Freshwater biofilms or periphyton is a heterogeneous assemblage of algae, bacteria, fungi, archaea and viruses as well as micromeiofauna trapped in a matrix of extracellular polymeric substances that develop on various submerged substrates (Wetzel, 1983). Periphyton is an integral part to the function of aquatic ecosystems and provides services in nutrient cycling. In addition, it is the basal resource of aquatic food webs providing essential compounds such as proteins, lipids and fatty acids needed for the growth and metabolism of higher trophic levels (Thompson et al., 2002). Fatty acids (FAs), in particular, are an important compound transferred along the food chain from prey to consumers (Gladyshev et al., 2011). Polyunsaturated fatty acids (PUFAs) are involved in physiological processes and maintain membrane structure (Huggins et al., 2004). While vegetal cells can synthesize PUFAs de novo, consumers must obtain them through dietary pathways (Brett and Müller-Navarra, 1997). In particular, certain essential FAs such as linoleic acid (LIN; C18:2n6) and α-linoleic acid (ALA; C18:3n3) are almost exclusively produced by vegetal cells; therefore, algae represent an essential source of these molecules for animal consumers (Brett and Müller‐Navarra, 1997). In aquatic ecosystems, long-chain PUFAs (LCPUFAs) such as arachidonic acid (ARA; C20:4n6), eicosapentanoic acid (EPA; C20:5n3) and docosahexanoic acid (DHA; C22:6n3) are also mainly produced by microalgae (Li et al., 2014) and are transferred to consumers with high efficiency (Gladyshev et al., 2011). There is some evidence that herbicides may affect the FAs composition of microalgae by interfering with vegetal lipid metabolism (Demailly et al., 2019; Gonçalves et al., 2021). Herbicides may also induce changes in microorganism community structure of periphyton by selecting for more tolerant species that differ in FA composition (Konschak et al., 2021). For example, diatoms are known to be rich in EPA, while green algae are characterised by high content of ALA and bacteria by C18:1n9, C16:0 and C18:0. Thus, there is considerable risk that herbicides reaching aquatic ecosystems may affect the structure of periphyton assemblages and their FA profiles consequently altering the nutritional quality of this basal resource to higher consumers (Müller-Navarra et al., 2000).

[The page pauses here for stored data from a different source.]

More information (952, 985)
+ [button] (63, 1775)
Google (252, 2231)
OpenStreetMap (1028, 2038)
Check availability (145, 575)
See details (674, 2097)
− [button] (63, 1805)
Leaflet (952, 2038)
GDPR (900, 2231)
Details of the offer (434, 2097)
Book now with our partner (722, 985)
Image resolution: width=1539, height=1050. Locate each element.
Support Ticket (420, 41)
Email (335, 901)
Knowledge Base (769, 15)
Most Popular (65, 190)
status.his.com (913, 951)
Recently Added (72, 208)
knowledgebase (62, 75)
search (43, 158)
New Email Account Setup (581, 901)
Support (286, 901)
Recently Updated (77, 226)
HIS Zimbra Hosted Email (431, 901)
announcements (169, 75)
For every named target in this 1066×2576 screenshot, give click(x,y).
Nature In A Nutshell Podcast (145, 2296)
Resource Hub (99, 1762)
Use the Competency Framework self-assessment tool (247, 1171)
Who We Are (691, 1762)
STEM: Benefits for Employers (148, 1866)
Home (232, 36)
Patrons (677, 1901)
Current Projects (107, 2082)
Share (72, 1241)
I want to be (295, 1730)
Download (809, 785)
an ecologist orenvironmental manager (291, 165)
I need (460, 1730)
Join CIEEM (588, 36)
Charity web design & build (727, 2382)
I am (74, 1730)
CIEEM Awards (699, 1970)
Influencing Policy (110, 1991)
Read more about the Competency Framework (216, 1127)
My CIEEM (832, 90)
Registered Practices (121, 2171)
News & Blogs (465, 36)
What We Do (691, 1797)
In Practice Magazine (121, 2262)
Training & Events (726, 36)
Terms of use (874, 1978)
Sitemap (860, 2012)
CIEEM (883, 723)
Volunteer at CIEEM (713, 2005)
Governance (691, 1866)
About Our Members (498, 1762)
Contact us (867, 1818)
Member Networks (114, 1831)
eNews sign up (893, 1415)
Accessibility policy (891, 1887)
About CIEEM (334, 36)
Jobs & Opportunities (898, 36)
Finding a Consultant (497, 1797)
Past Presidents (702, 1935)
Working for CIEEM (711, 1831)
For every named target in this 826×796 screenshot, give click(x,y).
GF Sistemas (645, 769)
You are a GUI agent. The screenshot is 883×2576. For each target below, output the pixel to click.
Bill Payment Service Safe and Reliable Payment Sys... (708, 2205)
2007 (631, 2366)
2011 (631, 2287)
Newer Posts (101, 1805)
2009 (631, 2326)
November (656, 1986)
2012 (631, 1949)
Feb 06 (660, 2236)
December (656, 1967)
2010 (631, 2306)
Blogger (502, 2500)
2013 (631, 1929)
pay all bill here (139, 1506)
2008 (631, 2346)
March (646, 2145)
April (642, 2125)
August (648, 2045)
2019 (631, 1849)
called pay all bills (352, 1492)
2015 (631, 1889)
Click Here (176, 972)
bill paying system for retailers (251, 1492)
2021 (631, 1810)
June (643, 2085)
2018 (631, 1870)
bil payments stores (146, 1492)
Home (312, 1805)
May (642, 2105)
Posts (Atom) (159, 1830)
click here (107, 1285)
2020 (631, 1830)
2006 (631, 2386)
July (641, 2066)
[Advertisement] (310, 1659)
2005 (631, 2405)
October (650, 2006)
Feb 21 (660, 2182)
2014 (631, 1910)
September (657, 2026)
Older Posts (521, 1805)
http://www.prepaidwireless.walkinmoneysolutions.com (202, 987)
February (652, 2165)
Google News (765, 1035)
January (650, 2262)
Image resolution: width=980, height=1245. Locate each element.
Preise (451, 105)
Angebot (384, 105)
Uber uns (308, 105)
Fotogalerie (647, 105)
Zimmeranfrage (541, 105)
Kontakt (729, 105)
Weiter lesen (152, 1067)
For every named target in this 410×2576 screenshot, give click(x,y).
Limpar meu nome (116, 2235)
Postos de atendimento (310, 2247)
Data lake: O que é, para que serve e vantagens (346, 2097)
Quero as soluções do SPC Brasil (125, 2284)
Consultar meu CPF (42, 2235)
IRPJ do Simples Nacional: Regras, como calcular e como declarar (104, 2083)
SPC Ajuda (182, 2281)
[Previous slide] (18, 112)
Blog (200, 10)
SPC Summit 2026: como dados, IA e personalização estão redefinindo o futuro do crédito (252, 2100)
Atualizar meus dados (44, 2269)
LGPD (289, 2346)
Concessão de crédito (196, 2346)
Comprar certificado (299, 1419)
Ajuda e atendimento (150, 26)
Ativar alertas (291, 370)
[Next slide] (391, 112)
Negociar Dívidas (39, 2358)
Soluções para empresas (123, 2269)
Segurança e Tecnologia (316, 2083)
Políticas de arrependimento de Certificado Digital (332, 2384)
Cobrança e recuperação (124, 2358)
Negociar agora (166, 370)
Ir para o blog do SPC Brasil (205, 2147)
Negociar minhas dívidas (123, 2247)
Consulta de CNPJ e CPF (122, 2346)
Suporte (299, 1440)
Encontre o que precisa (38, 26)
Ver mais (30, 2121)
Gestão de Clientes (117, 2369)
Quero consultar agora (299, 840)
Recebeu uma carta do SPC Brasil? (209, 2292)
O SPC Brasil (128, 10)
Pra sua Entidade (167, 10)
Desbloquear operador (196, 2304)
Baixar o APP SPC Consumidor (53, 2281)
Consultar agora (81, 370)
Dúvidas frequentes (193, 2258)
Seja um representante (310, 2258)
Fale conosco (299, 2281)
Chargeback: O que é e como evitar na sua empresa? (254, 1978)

In this study, we conducted a laboratory experiment to (1) determine the effects of atrazine and S-metolachlor on periphyton FA composition and to (2) relate possible modifications in FA profiles to changes in the community structure of autotrophic organisms monitored by biomass measurements. For this purpose, we exposed cultured periphyton in microcosms to either atrazine or S-metolachlor along an environmentally relevant concentration gradient.